__WORK REQUIRED__
The required output is the lines below from the line containing "Buchstabe a DS-GVO" to the line containing "individuali e di gruppo", inclusive, retyped exactly. No other lines belong in it.

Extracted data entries
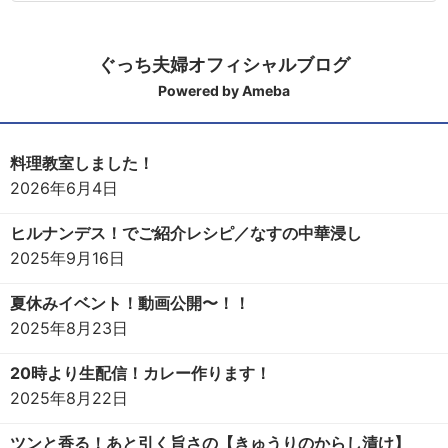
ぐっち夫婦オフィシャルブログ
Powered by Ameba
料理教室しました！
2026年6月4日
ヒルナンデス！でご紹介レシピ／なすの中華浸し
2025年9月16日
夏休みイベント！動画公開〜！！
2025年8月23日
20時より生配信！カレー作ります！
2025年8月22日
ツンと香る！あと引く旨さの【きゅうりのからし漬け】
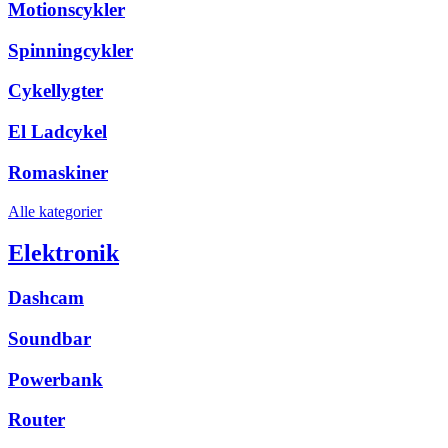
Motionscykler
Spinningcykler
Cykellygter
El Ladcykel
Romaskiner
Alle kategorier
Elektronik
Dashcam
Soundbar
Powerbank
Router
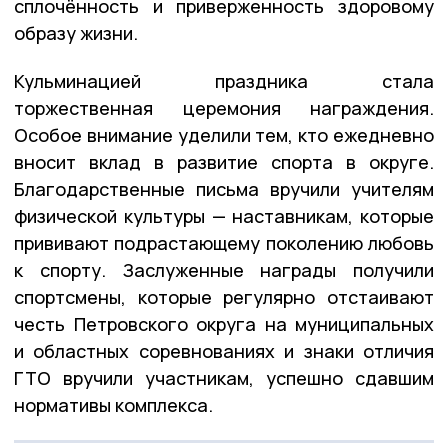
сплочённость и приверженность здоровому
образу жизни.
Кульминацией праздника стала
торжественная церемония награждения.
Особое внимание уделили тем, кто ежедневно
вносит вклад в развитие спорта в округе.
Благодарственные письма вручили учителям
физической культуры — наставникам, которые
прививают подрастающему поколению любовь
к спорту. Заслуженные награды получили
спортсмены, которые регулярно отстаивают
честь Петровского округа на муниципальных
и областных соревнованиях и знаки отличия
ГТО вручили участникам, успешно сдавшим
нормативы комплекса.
==
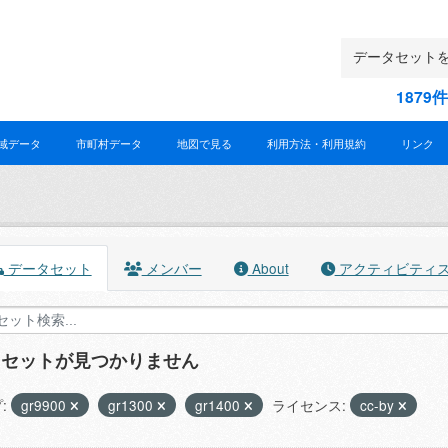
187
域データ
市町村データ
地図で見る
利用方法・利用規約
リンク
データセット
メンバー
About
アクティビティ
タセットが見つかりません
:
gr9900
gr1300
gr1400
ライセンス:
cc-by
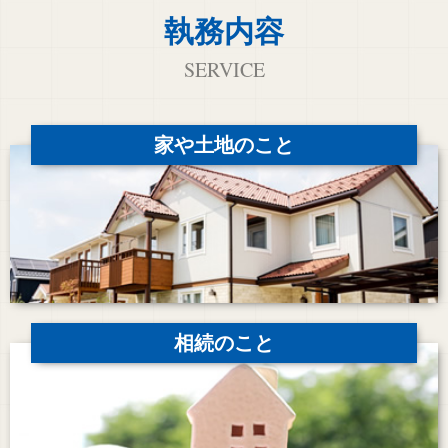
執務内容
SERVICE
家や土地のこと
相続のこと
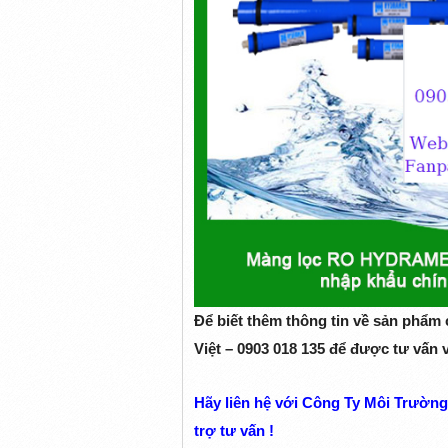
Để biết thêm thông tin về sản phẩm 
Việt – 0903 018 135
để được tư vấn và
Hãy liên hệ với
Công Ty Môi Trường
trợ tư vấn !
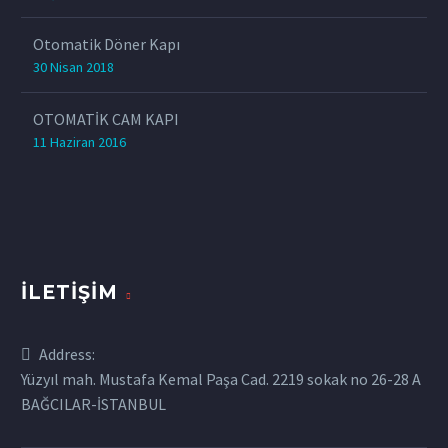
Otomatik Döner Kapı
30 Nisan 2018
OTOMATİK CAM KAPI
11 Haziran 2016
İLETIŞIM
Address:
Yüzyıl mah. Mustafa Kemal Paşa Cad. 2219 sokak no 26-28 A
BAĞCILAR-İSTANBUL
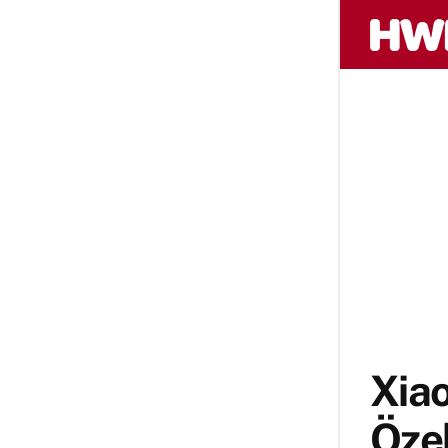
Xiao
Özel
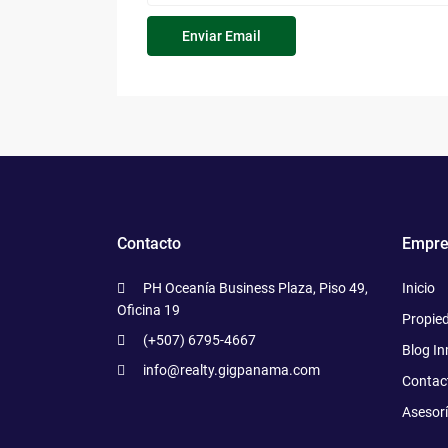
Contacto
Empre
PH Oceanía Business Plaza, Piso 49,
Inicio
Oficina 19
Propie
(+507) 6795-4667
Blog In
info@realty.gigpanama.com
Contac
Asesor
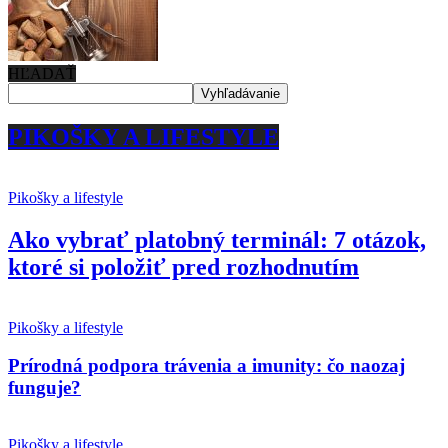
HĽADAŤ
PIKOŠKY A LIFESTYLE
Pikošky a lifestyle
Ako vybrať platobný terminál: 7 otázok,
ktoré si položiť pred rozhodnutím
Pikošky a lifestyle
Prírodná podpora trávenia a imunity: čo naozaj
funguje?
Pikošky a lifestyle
* * *
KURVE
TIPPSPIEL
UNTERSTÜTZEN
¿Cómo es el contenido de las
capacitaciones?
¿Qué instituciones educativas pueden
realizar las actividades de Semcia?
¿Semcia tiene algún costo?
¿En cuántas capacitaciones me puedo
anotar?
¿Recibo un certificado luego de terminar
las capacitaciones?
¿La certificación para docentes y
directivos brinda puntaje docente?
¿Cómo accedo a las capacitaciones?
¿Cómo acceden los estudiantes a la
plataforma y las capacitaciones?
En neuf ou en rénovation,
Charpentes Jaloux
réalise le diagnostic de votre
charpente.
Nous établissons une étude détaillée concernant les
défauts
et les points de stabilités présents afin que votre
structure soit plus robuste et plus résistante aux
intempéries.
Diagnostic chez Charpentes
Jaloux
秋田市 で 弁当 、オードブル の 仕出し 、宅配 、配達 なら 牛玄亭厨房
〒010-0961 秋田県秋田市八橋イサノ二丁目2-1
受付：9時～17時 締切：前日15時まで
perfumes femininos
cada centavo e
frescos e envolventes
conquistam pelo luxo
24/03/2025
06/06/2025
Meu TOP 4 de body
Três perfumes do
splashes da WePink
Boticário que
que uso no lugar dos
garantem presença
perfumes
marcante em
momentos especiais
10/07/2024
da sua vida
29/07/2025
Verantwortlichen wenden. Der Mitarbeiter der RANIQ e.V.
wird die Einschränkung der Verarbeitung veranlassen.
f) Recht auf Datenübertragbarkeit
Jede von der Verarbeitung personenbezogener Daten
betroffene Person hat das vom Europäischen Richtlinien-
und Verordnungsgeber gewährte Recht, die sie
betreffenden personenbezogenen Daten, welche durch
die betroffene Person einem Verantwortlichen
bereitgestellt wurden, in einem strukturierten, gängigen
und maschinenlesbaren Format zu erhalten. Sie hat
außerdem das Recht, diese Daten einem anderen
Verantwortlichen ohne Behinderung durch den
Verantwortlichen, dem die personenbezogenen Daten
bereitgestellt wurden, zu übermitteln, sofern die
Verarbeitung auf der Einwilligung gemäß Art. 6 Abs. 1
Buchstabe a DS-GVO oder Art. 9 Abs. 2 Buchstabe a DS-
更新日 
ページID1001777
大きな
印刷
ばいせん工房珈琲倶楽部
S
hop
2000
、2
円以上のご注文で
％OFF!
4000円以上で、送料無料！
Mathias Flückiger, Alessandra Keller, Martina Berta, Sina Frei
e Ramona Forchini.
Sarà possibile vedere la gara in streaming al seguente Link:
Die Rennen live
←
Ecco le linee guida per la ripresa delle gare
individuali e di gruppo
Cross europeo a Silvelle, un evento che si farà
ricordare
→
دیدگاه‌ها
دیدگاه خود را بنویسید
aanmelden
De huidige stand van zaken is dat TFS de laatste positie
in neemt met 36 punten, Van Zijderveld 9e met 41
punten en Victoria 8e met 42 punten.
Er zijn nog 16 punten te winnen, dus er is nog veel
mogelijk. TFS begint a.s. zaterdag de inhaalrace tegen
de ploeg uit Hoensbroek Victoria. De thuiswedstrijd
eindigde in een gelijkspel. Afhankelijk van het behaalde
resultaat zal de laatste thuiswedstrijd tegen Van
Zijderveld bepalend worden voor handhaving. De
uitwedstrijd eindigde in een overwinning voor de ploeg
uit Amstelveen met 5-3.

__SOLUTION FOR THIS TASK__
Buchstabe a DS-GVO oder Art. 9 Abs. 2 Buchstabe a DS-
更新日 
ページID1001777
大きな
印刷
ばいせん工房珈琲倶楽部
S
hop
2000
、2
円以上のご注文で
％OFF!
4000円以上で、送料無料！
Mathias Flückiger, Alessandra Keller, Martina Berta, Sina Frei
e Ramona Forchini.
Sarà possibile vedere la gara in streaming al seguente Link:
Die Rennen live
←
Ecco le linee guida per la ripresa delle gare
individuali e di gruppo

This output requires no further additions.